_What you should do_
Using "legamenti" as the search string, find the matching lines below and copy them.

Dataset entries:
____________________

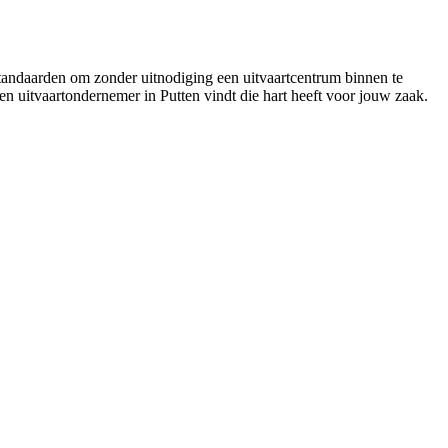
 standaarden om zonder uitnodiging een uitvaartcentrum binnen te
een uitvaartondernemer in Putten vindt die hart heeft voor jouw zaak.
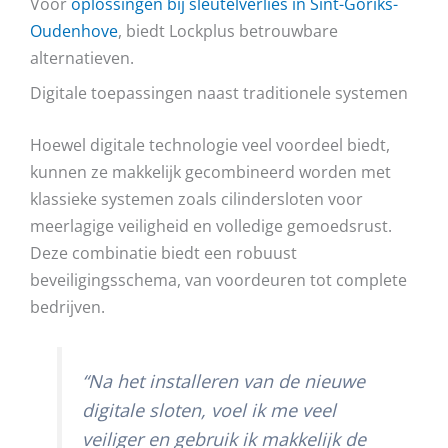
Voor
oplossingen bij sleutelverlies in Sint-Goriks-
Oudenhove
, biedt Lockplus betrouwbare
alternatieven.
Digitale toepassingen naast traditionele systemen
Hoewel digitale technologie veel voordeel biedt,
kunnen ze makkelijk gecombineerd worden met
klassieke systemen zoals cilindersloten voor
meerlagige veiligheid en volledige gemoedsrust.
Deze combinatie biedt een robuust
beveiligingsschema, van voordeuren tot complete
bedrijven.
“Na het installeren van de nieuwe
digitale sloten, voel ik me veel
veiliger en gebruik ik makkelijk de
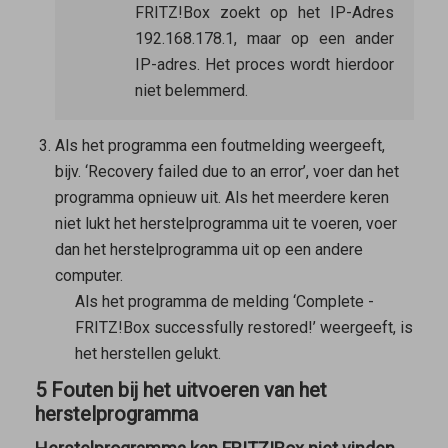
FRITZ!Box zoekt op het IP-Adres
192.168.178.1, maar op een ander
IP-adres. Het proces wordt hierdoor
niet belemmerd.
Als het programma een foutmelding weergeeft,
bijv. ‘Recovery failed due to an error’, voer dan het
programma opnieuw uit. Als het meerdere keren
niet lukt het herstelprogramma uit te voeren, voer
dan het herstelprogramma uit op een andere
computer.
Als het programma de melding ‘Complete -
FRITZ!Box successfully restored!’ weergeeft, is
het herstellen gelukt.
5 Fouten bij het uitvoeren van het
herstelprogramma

____________________

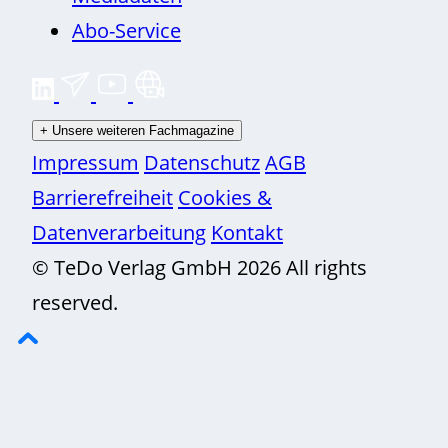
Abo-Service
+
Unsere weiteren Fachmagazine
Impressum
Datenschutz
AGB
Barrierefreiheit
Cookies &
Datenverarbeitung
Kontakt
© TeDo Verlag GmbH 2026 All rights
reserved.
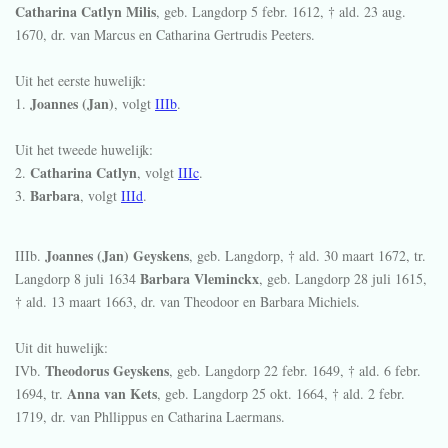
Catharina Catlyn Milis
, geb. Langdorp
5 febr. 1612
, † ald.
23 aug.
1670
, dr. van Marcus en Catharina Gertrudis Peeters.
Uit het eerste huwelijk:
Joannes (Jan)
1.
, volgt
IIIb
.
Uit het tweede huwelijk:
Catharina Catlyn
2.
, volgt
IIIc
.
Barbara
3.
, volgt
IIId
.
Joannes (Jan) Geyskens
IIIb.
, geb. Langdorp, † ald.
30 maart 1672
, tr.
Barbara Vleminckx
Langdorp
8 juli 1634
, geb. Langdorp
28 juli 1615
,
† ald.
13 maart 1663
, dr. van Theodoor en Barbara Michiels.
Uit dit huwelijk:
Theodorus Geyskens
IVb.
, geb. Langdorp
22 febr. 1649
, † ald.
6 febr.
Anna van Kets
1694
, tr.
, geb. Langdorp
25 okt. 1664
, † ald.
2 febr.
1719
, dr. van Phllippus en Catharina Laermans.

____________________

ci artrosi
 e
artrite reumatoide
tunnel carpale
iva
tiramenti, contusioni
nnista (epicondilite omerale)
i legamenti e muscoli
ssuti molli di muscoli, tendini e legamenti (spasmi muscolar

____________________

_Response area_
i legamenti e muscoli
ssuti molli di muscoli, tendini e legamenti (spasmi muscolar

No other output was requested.